* [What this task involves]:
Print each record below precisely, with every picture left out of the copy.

Records from a collection
■ ■ ■ ■
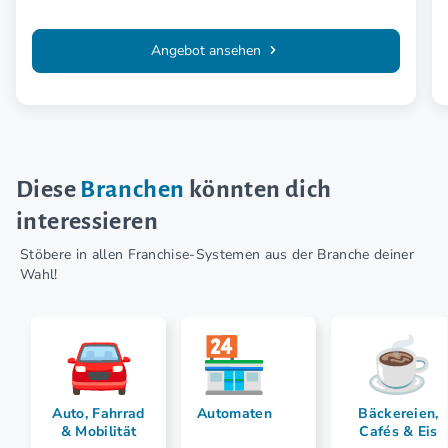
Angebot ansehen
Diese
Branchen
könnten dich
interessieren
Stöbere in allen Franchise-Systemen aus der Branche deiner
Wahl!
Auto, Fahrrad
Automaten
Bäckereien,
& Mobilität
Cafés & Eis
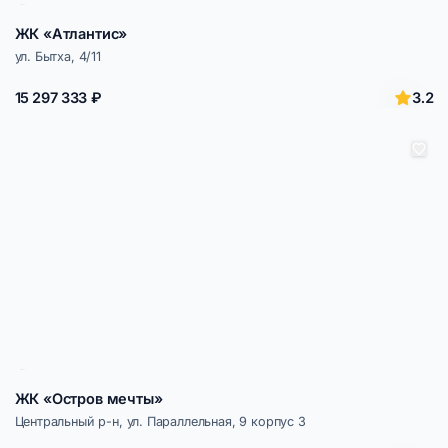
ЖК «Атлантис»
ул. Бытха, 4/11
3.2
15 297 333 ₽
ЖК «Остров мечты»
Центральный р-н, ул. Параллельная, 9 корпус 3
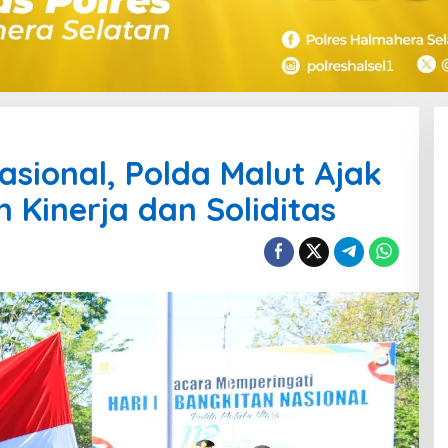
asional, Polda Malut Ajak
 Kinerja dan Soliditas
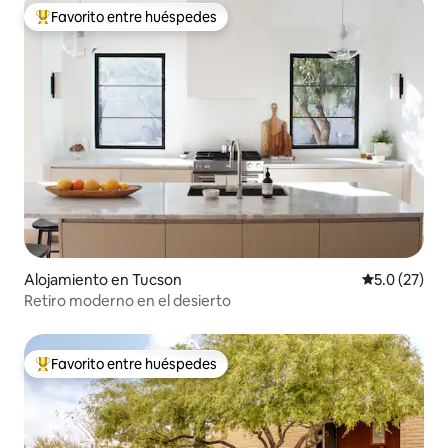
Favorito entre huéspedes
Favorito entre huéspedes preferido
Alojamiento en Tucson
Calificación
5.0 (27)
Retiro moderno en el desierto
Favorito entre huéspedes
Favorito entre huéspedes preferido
■ ■ ■ ■
* [Result for this task]:
Angebot ansehen
Diese
Branchen
könnten dich
interessieren
Stöbere in allen Franchise-Systemen aus der Branche deiner
Wahl!
Auto, Fahrrad
Automaten
Bäckereien,
& Mobilität
Cafés & Eis
ЖК «Атлантис»
ул. Бытха, 4/11
3.2
15 297 333 ₽
ЖК «Остров мечты»
Центральный р-н, ул. Параллельная, 9 корпус 3
asional, Polda Malut Ajak
 Kinerja dan Soliditas
Favorito entre huéspedes
Favorito entre huéspedes preferido
Alojamiento en Tucson
Calificación
5.0 (27)
Retiro moderno en el desierto
Favorito entre huéspedes
Favorito entre huéspedes preferido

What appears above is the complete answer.